I like to have easy access to my home infrastructure from anywhere. Apache Guacamole was my goto since it was deployed to BayCyber. While it did the job of providing access to a GUI in the browser, it's been troublesome with constant connection issues. As always, we looked for a new answer and found it in noVNC. This blog is for deploying VNC for a local instance.


Within my home infrastructure, I will make a decently sized VM who will be the VNC host, granting me access to my home network.

Local VM The first step is always to ensure it is up to date:

sudo apt update && sudo apt full-upgrade -y

Step 1: Local VM Install

This VM will be the host I connect to when phoning home. I will install tools that I'll need:

sudo apt install firefox xfce4 tigervnc-standalone-server novnc websockify -y


Let's start the VNC server by first making a file in ~/.vnc/xstartup that will tell VNC what desktop to launch.
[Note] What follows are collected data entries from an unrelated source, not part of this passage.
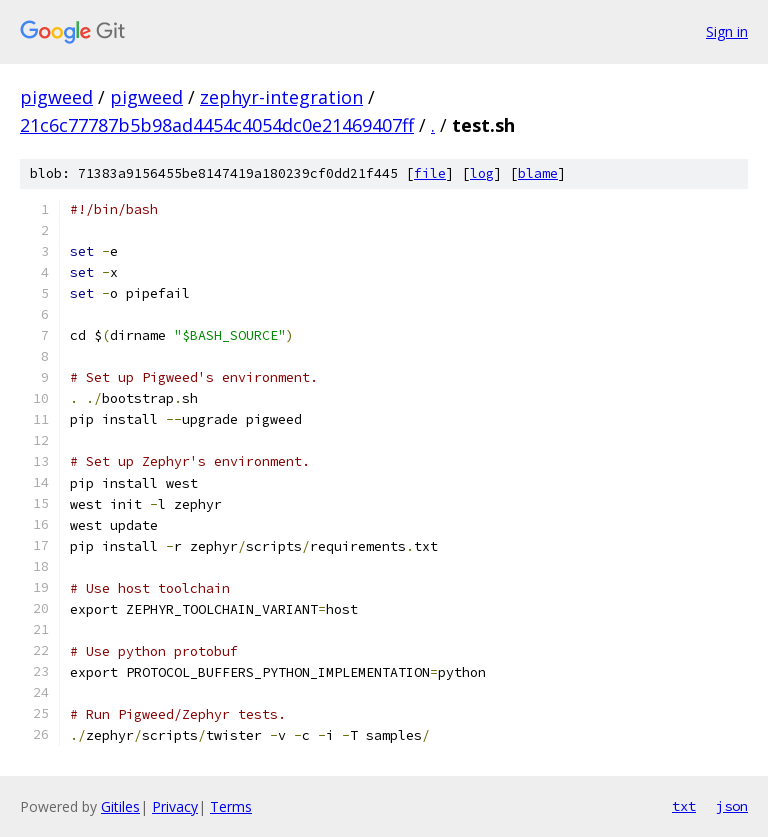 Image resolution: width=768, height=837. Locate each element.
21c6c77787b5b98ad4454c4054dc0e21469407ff (217, 125)
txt (684, 806)
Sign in (727, 31)
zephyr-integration (281, 97)
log (482, 173)
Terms (231, 806)
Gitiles (120, 806)
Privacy (175, 806)
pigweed (56, 97)
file (430, 173)
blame (538, 173)
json (732, 806) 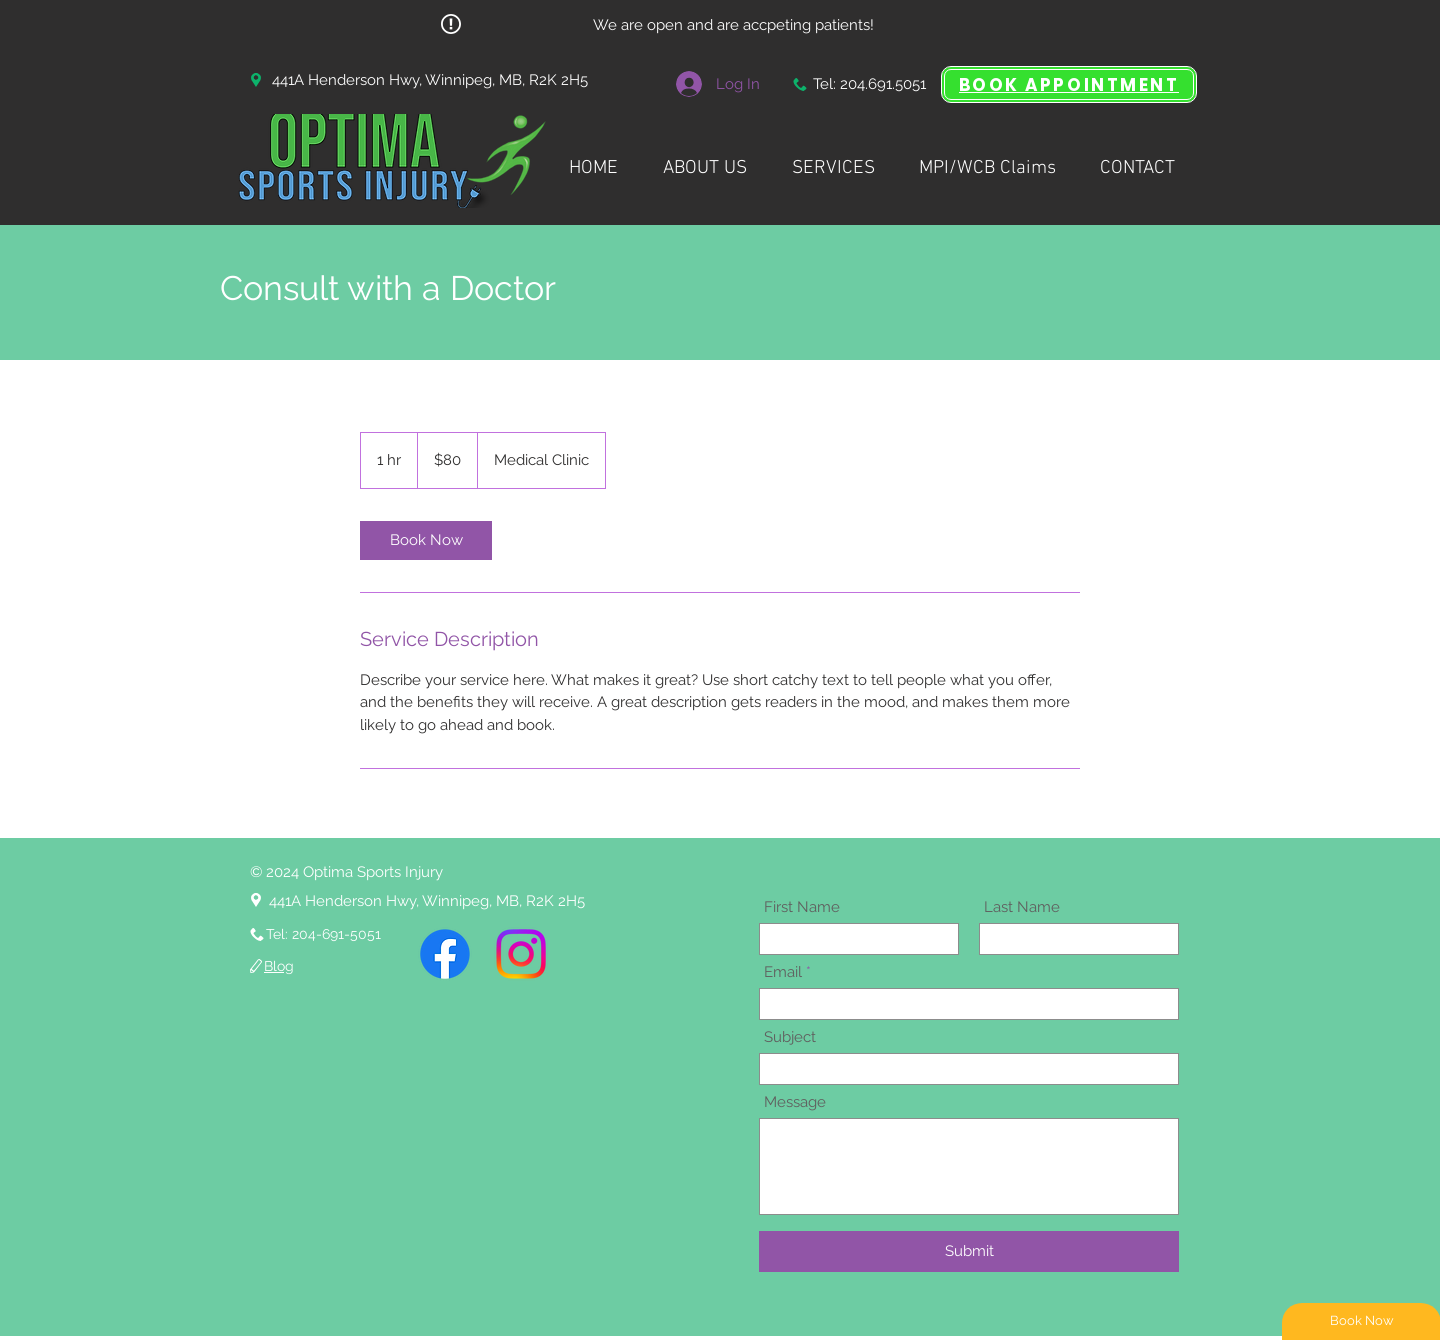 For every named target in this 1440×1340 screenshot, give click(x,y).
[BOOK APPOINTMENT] (1069, 84)
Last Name (1022, 907)
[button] (833, 159)
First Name (802, 907)
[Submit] (969, 1251)
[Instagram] (521, 954)
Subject (790, 1037)
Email (783, 972)
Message (795, 1102)
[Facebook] (445, 954)
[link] (426, 540) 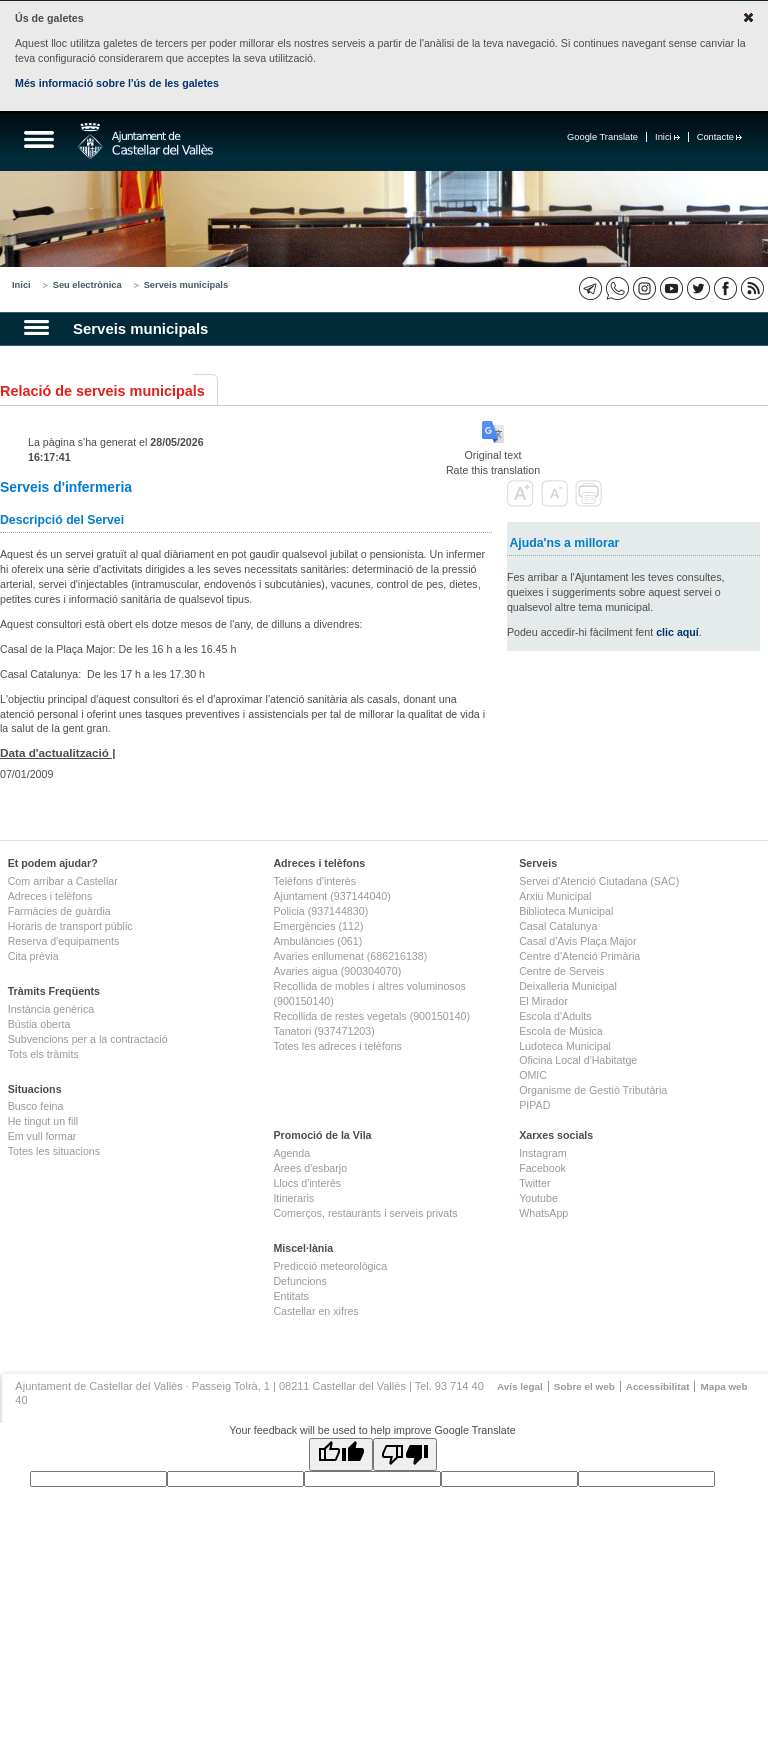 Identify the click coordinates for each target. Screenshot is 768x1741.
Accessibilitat (658, 1386)
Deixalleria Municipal (568, 986)
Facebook (542, 1168)
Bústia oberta (39, 1024)
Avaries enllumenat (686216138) (350, 956)
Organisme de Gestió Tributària (593, 1090)
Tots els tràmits (43, 1054)
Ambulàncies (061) (317, 941)
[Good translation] (341, 1454)
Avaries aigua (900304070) (337, 971)
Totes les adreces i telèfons (337, 1046)
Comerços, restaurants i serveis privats (365, 1213)
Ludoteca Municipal (565, 1046)
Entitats (291, 1296)
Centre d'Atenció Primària (579, 956)
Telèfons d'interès (314, 881)
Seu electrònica (87, 285)
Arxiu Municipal (555, 896)
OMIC (533, 1075)
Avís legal (520, 1386)
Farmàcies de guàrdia (59, 911)
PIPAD (534, 1105)
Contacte (719, 137)
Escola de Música (561, 1031)
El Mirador (543, 1001)
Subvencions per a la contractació (88, 1039)
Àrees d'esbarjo (310, 1168)
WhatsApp (543, 1213)
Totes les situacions (54, 1151)
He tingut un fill (43, 1121)
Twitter (534, 1183)
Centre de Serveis (561, 971)
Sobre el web (584, 1386)
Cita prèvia (33, 956)
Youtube (538, 1198)
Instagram (542, 1153)
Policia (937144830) (320, 911)
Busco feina (36, 1106)
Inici (667, 137)
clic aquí (677, 632)
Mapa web (723, 1386)
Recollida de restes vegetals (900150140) (371, 1016)
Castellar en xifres (315, 1311)
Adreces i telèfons (50, 896)
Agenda (291, 1153)
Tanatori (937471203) (323, 1031)
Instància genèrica (51, 1009)
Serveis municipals (186, 285)
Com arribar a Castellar (63, 881)
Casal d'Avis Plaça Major (577, 941)
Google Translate (602, 137)
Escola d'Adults (555, 1016)
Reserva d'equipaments (64, 941)
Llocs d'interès (307, 1183)
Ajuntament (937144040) (331, 896)
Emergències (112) (318, 926)
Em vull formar (42, 1136)
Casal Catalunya (558, 926)
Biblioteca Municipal (566, 911)
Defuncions (299, 1281)
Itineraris (293, 1198)
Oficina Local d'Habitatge (578, 1060)
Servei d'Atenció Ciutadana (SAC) (599, 881)
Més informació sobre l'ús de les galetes (117, 83)
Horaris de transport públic (70, 926)
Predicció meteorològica (330, 1266)
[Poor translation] (405, 1454) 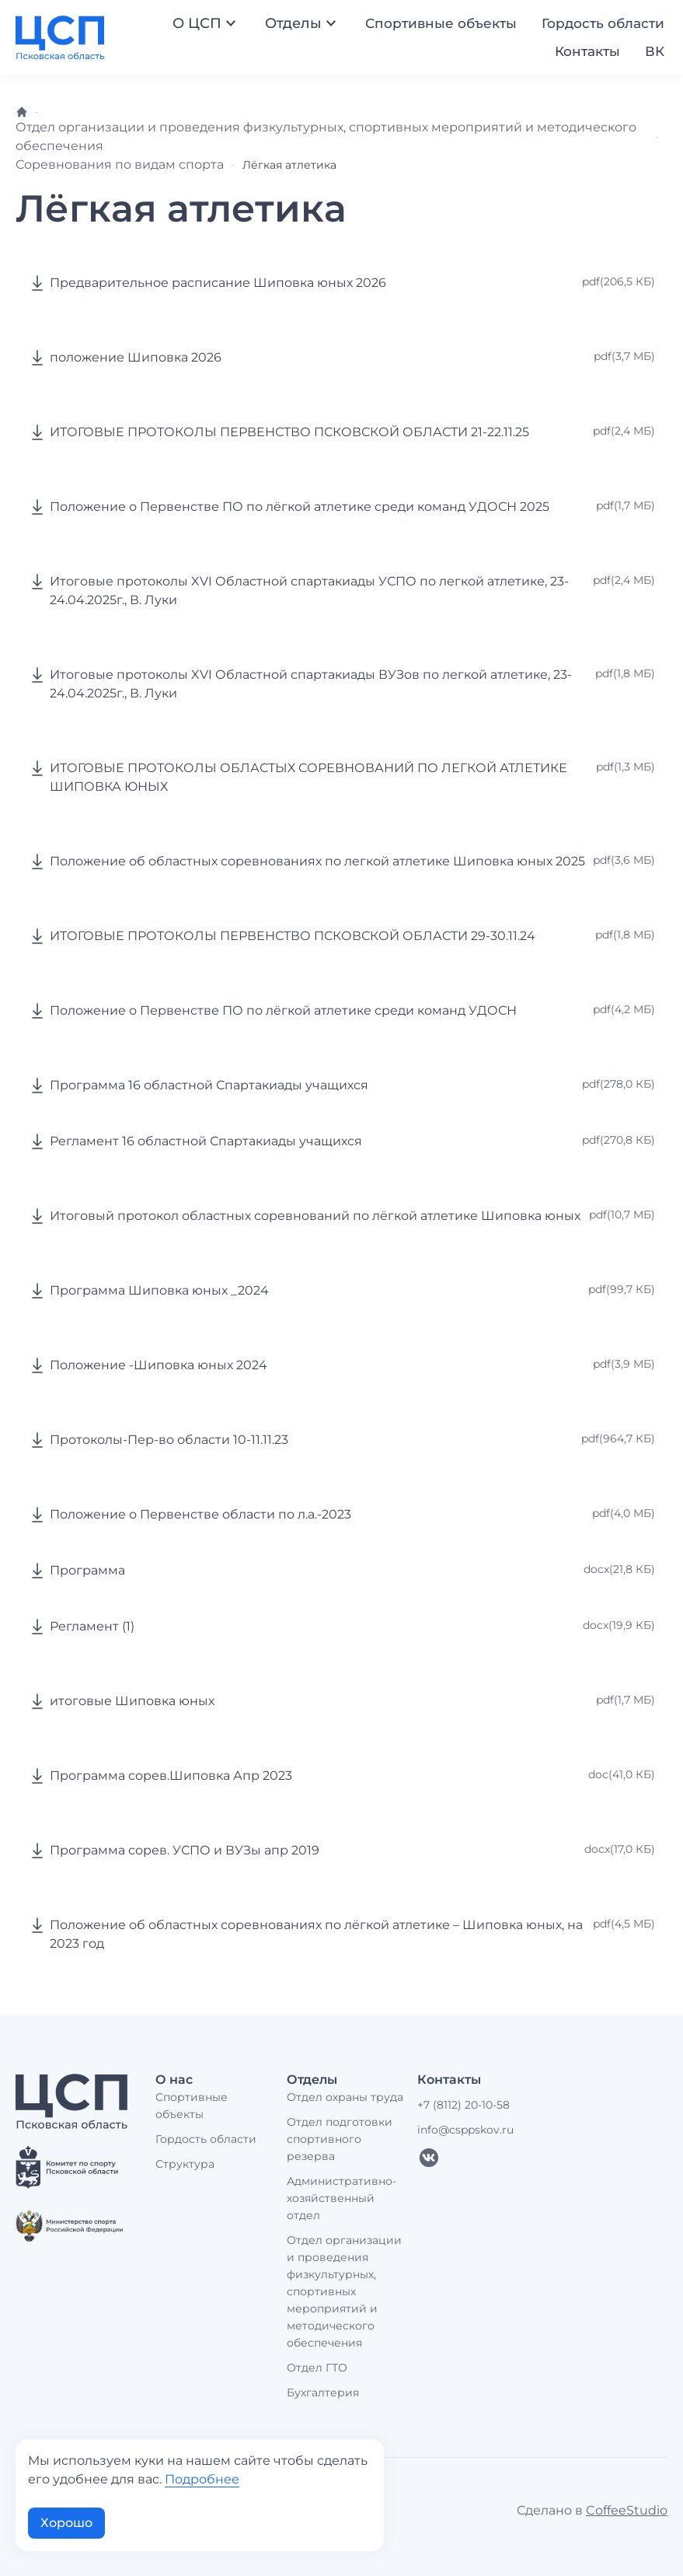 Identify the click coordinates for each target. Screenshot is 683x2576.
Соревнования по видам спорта (120, 164)
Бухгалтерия (323, 2392)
If the .vnc folder does not exist in your home directory, simply make it with "mkdir .vnc".

VNC startup file

Next, make the new file executable:

chmod u+x ~/.vnc/xstartup

We can now run the VNC server and sure it is responding properly:

VNC server

You can confirm it is running by using any VNC client, connecting to the local VM's IP address on port 5900.

VNC GUI visible

Windows VMs

Windows VMs can also be used for this project. You will need to install UltraVNC to Windows to act as the vnc server. Also download and unzip the noVNC and Websockify releases.

Downloading and unzipping the contents

Step 1: Unzipping the contents of the files.

UltraVNC options

Step 2: Open Admin Properites from the taskbar icon

UltraVNC password

Step 3: Don't forget to set a password!


Step 4: Open CMD with admin privileges

Step 2: Accessing over the browser

Next, we will run websockify to allow our GUI to be accessible on the browser:

Websockify configuration

You should now be able to get to the VNC GUI from a browser by going to the IP address and port 5901. Click on "vnc.html" and you will see the noVNC GUI.

VNC GUI through the browser

Step 3: VPN-ing Home

Tailscale is a split tunnel VPN that allows me to connect back home without much effort.

Tailscale picture

I used my GitHub account to log in:

Sign up

Install the agent for the client (you will need to install two minumum, one for the VM and one on your desktop/laptop)

Installing the VPN agent

Once you have at least two agents installed, you can access your VM remotely from the IP address given by Tailscale at port 5901 with no issues!